Même son de cloche du côté de Dawn Robertson, une avocate déménagée à San Francisco il y a quatre ans quand son mari Mark Beltzner a été embauché par Pinterest, puis plus récemment par Facebook.

Ils n'ont jamais envisagé de revenir à Toronto, mais la multiplication des fusillades les inquiète de plus en plus.

«C'est une de ces choses qui, même si elle vous arrive à vous, donne quand même l'impression qu'elle ne peut pas vous arriver, affirme la femme de 41 ans. Mais je pense certainement qu'avec Parkland et plus récemment avec YouTube qui est proche de nous, on s'inquiète de plus en plus - en tant que gens qui n'ont pas le droit de voter ici - du fait que c'est un problème grave de sécurité publique [...] qui, soudainement, nous inquiète pour nous et nos enfants.»

«C'est certain qu'on y pense beaucoup. Ce n'est pas assez pour qu'on rebrousse chemin et qu'on déménage, mais ça nous fait assurément réfléchir.»

La culture des armes

Zoe Kevork, une avocate spécialiste de l'immigration qui préside le chapitre du groupe Canadians Abroad dans le sud de la Californie, prévient que la culture des armes passe souvent sous le radar de ceux qui envisagent de déménager au sud de la frontière.

«Les gens pensent que nous sommes similaires, [...] nous sommes de l'autre côté de la frontière, on regarde la même télévision, culturellement nous avons tellement de choses en commun, explique-t-elle. Mais on finit par réaliser qu'il y a des différences culturelles importantes auxquelles on n'avait pas pensé avant d'emménager ici.»

Mme Kevork, qui habite aux États-Unis depuis 14 ans, affirme qu'elle est encore choquée quand une nouvelle fusillade survient, même si elle constate que les Américains semblent moins ébranlés qu'auparavant.

«Je suis heureuse d'être encore choquée parce qu'ils y sont tellement habitués ici, ça fait simplement partie de la vie.
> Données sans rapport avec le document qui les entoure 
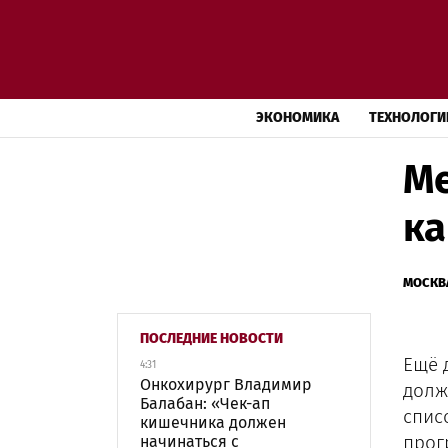
ЭКОНОМИКА
ТЕХНОЛОГИ
Ме
ка
МОСКВ
ПОСЛЕДНИЕ НОВОСТИ
Ещё 
4:31
Онкохирург Владимир
долж
Балабан: «Чек-ап
спис
кишечника должен
прог
начинаться с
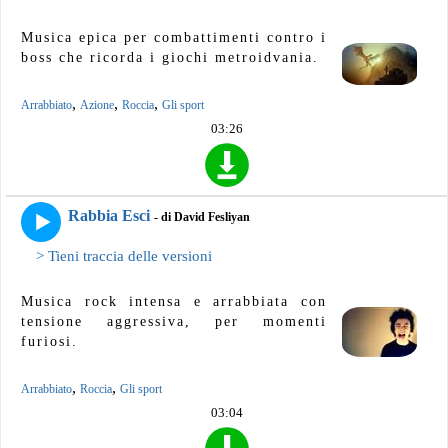
Musica epica per combattimenti contro i
boss che ricorda i giochi metroidvania.
,
,
,
Arrabbiato
Azione
Roccia
Gli sport
03:26
Rabbia Esci
- di David Fesliyan
> Tieni traccia delle versioni
Musica rock intensa e arrabbiata con
tensione aggressiva, per momenti
furiosi.
,
,
Arrabbiato
Roccia
Gli sport
03:04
Je pense que cette capacité à être choqués est ce qui fait de nous des Canadiens en ce moment», poursuit-elle.

«Nous sommes beaucoup plus au diapason ces jours-ci de ces choses qui nous différencient en tant que Canadiens, que ce soit la culture des armes, notre traitement des réfugiés ou notre traitement des immigrants en général», ajoute Mme Kevork.

M. Piovesan ne serait pas surpris si certains Canadiens venus profiter des occasions d'emploi en Californie ou ailleurs commençaient à penser à rentrer au pays.

«Je crois que nous sommes nombreux à avoir pensé: 'Oh, je n'y retournerai jamais', mais je pense qu'au fur et à mesure que la situation se détériore aux États-Unis, il va finir par y avoir un moment où les gens vont se dire que le jeu n'en vaut plus la chandelle.»